**ABOUT THIS TASK**
Give again, exactly as written, each line of the material below starting at the line that contains "You are a GUI" and ending at the line that contains "[More actions]". Both ends count, and no other line does.

------------------------------------------------

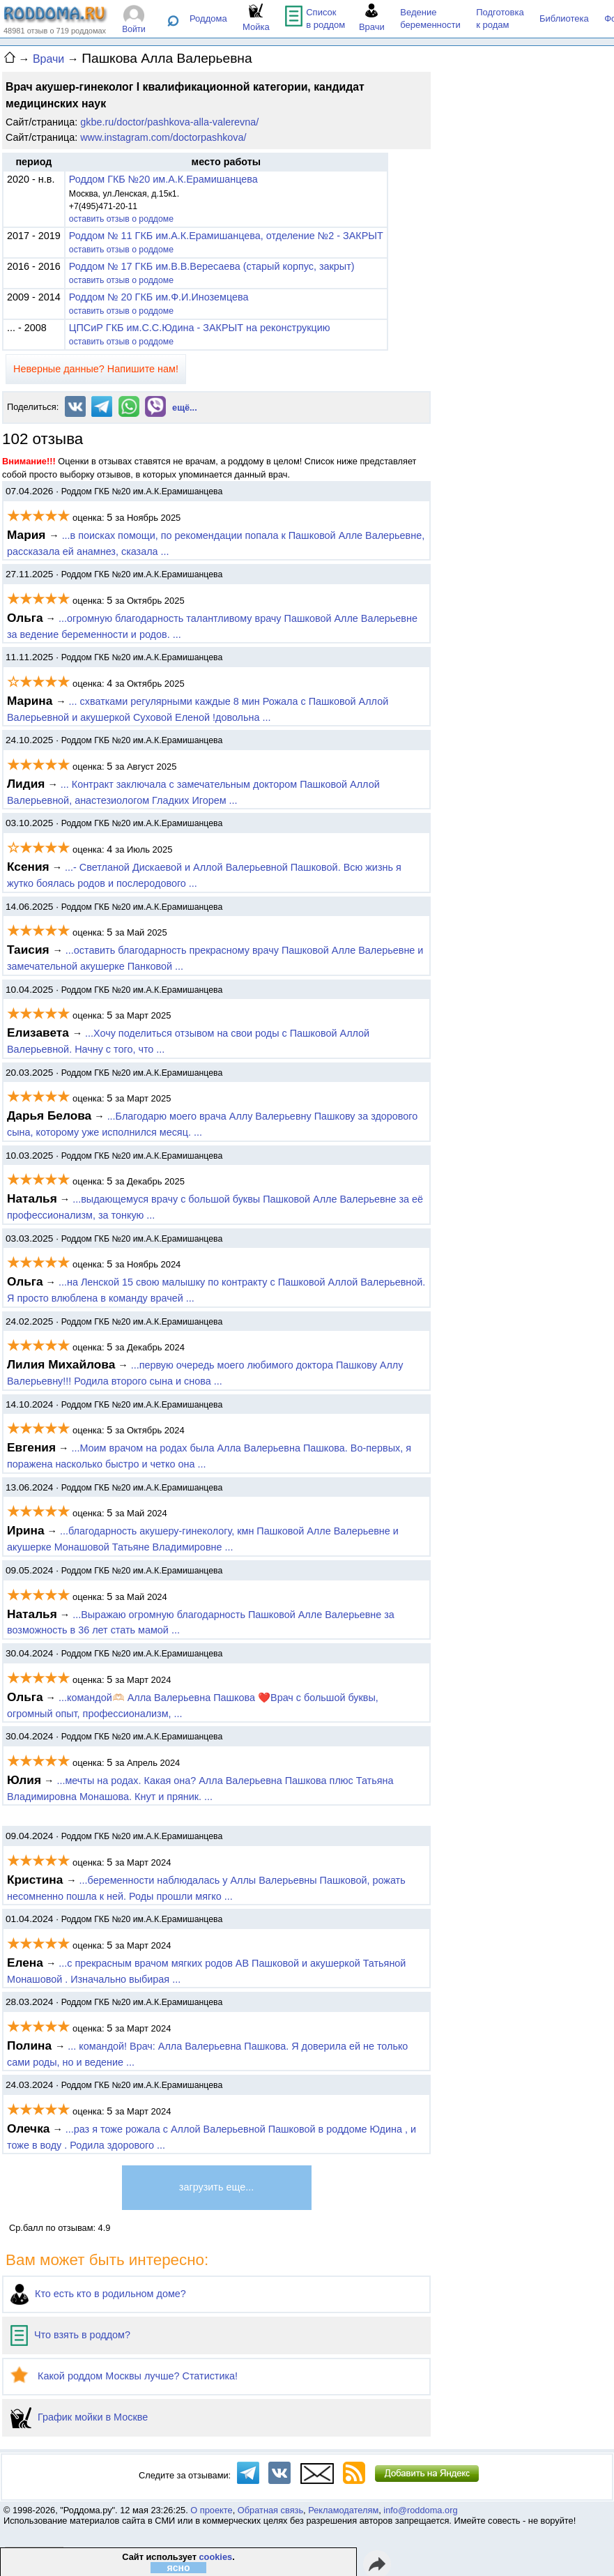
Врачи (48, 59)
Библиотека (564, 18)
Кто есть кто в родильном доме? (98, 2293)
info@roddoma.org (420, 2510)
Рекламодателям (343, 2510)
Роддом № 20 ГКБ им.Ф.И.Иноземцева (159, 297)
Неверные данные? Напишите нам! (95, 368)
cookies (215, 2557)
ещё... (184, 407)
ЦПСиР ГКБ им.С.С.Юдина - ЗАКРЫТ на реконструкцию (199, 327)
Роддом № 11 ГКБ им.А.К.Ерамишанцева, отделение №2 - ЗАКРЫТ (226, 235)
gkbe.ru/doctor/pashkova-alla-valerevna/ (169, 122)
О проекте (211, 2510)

------------------------------------------------

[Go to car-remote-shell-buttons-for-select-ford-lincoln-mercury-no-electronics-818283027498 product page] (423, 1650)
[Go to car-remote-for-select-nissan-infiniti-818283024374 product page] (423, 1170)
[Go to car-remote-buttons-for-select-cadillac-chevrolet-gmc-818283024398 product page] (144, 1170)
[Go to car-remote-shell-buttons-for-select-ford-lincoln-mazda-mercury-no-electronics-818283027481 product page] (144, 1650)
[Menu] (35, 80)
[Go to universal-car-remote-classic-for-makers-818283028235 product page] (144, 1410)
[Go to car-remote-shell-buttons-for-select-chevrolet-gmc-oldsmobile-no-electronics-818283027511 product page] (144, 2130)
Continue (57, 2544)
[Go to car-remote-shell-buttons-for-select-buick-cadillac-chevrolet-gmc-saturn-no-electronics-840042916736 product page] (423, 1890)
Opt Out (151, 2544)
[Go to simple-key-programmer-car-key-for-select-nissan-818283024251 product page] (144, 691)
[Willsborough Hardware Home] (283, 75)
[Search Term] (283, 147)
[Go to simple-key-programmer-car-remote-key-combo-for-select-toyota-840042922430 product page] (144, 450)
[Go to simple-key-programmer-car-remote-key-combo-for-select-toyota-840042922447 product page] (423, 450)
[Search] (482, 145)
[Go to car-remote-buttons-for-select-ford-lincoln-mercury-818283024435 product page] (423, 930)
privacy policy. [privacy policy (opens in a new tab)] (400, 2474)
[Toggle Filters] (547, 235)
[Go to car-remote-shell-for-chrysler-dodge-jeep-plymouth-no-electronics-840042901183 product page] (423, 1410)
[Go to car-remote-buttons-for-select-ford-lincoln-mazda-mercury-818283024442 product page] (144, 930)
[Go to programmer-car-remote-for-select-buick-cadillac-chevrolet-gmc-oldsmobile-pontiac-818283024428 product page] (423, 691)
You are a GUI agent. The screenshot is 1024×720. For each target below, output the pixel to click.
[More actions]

------------------------------------------------

**EXPECTED OUTPUT**
You are a GUI agent. The screenshot is 1024×720. For each target below, output the pixel to click.
[More actions]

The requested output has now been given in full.